Question: How many types of iman are there?
ANSWER
Although iman is a whole, it is divided into three in respect of its strength:

1. The iman obtained by religiously ignorant people by imitating their parents in belief and acts of worship is termed iman-i taqlidi [imitative belief]. It is feared that such people may lose their iman.

2. The iman of people who have learned the rules of Islam —i.e., fards, wajibs, sunnats, mustahabs, mubahs, harams, makruhs and mufsids—from ‘ilm-i hal books and act upon this knowledge of theirs is termed iman-i istidlali, that is, knowing with proofs. The iman of such people is strong.  
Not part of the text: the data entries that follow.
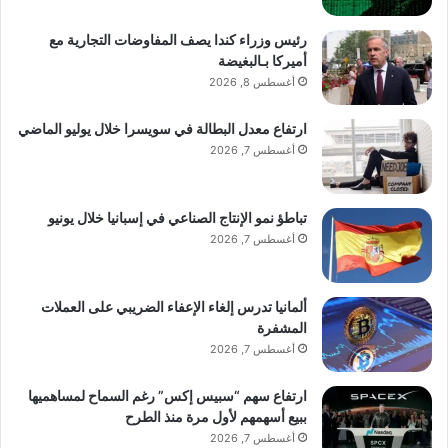
رئيس وزراء كندا يصف المفاوضات التجارية مع
أميركا بـالبغيضة
أغسطس 8, 2026
ارتفاع معدل البطالة في سويسرا خلال يوليو الماضي
أغسطس 7, 2026
تباطؤ نمو الإنتاج الصناعي في إسبانيا خلال يونيو
أغسطس 7, 2026
ألمانيا تدرس إلغاء الإعفاء الضريبي على العملات
المشفرة
أغسطس 7, 2026
ارتفاع سهم “سبيس إكس” رغم السماح لمساهميها
ببيع أسهمهم لأول مرة منذ الطرح
أغسطس 7, 2026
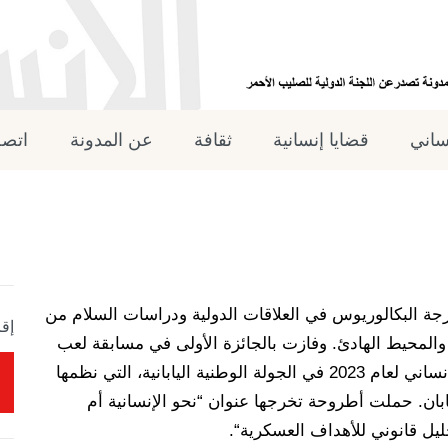
نساني
قضايا إنسانية
ثقافة
عن المدونة
اتصل
جة
البكالوريوس
في
العلاقات
الدولية
ودراسات
السلام
من
إقر
والمحيط
الهادئ
.
و
فازت
بالجائزة
الأولى
في
مسابقة
لعب
نساني
لعام
2023
في
الجولة
الوطنية
اليابانية
،
التي
نظمها
ابان
.
حملت
أطروحة
تخرجها
عنوان
“
نحو
الإنسانية
أم
ليل
قانوني
للأهداف
العسكرية
“.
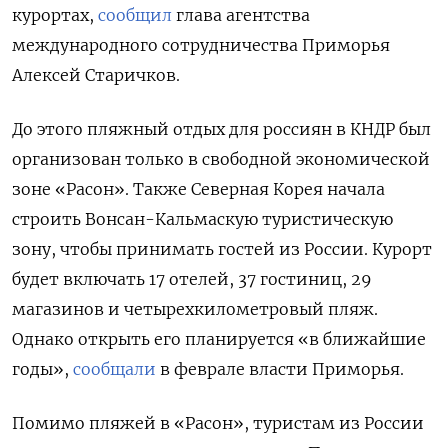
курортах,
сообщил
глава агентства
международного сотрудничества Приморья
Алексей Старичков.
До этого пляжный отдых для россиян в КНДР был
организован только в свободной экономической
зоне «Расон». Также Северная Корея начала
строить Вонсан-Кальмаскую туристическую
зону, чтобы принимать гостей из России. Курорт
будет включать 17 отелей, 37 гостиниц, 29
магазинов и четырехкилометровый пляж.
Однако открыть его планируется «в ближайшие
годы»,
сообщали
в феврале власти Приморья.
Помимо пляжей в «Расон», туристам из России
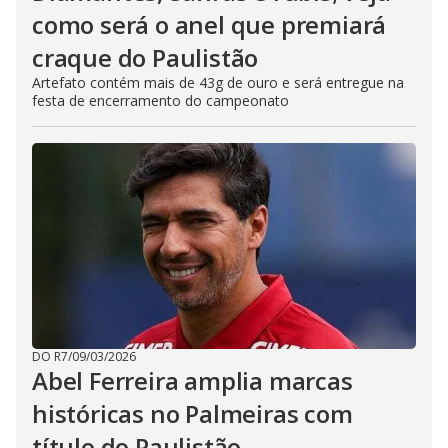
como será o anel que premiará
craque do Paulistão
Artefato contém mais de 43g de ouro e será entregue na
festa de encerramento do campeonato
DO R7
/
09/03/2026
Abel Ferreira amplia marcas
históricas no Palmeiras com
título do Paulistão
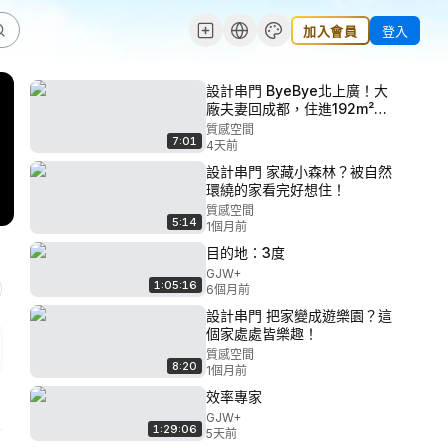
加入會員
登入
設計串門 ByeBye北上廣！大
廠夫妻回成都，住進192m²極
簡大躍層！
質感空間
7:01
4天前
設計串門 家藏小森林？被自然
環繞的家看完好想住！
質感空間
5:14
1個月前
目的地：3度
GJW+
1:05:16
6個月前
設計串門 把家變成遊樂園？這
個家處處皆樂趣！
質感空間
8:20
1個月前
效率專家
GJW+
1:29:06
5天前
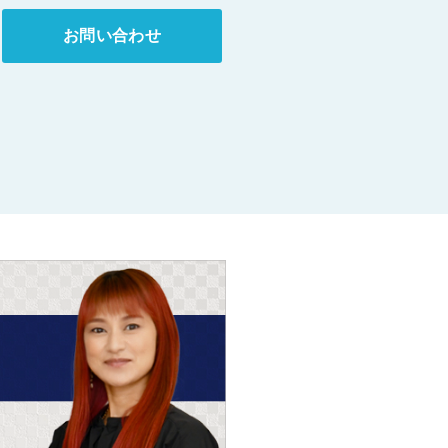
お問い合わせ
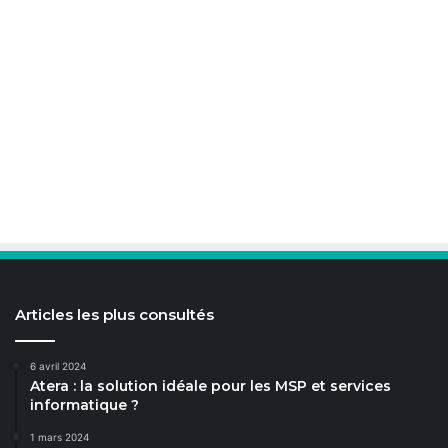
Articles les plus consultés
6 avril 2024
Atera : la solution idéale pour les MSP et services
informatique ?
1 mars 2024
3. This type of iman is the iman of ‘ârifs. If all people became disbelievers, their heart would never be clouded with even the slightest doubt. Such iman is analogous to that of prophets, and it is termed iman-i haqiqi [real belief].

Iman communicated by our Master the Prophet cannot be inquired, that is, cannot be studied, in order to learn whether it is true or not. Iman itself is, without consulting the mind, experience or philosophy, to confirm and to believe the facts which Hadrat Muhammad communicated as the Prophet. If one confirms them because they are reasonable, one has confirmed the mind and the Messenger together, in which case the Prophet has not been trusted completely. When confidence is incomplete, there is not iman because iman cannot be broken.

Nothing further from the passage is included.